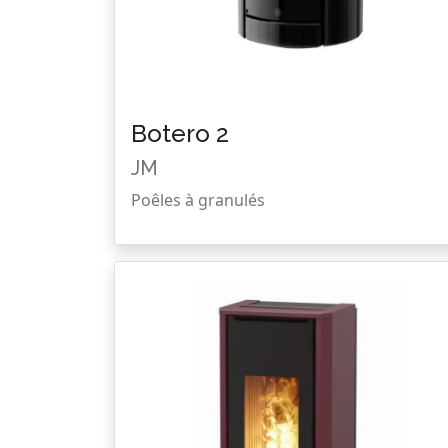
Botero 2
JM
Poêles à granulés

────────

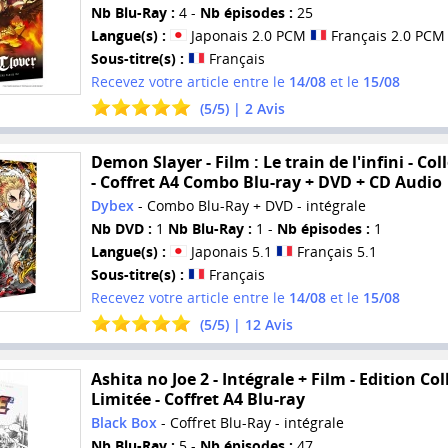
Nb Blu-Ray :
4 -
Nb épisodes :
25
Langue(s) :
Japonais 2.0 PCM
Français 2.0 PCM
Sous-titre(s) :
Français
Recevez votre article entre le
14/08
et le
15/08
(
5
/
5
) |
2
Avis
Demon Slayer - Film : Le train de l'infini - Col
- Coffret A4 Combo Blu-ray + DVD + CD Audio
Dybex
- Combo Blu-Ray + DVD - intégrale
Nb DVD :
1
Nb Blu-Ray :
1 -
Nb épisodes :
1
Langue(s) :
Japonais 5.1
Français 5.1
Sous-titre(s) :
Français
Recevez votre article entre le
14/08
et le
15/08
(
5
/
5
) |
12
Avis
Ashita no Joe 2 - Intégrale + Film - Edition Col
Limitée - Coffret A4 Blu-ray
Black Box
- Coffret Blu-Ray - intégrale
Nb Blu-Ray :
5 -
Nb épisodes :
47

────────

EXERCISE DIRECTIONS –
I'd like every line with the string "Combo" copied from the listing.

PROBLEM SOLUTION –
- Coffret A4 Combo Blu-ray + DVD + CD Audio
- Combo Blu-Ray + DVD - intégrale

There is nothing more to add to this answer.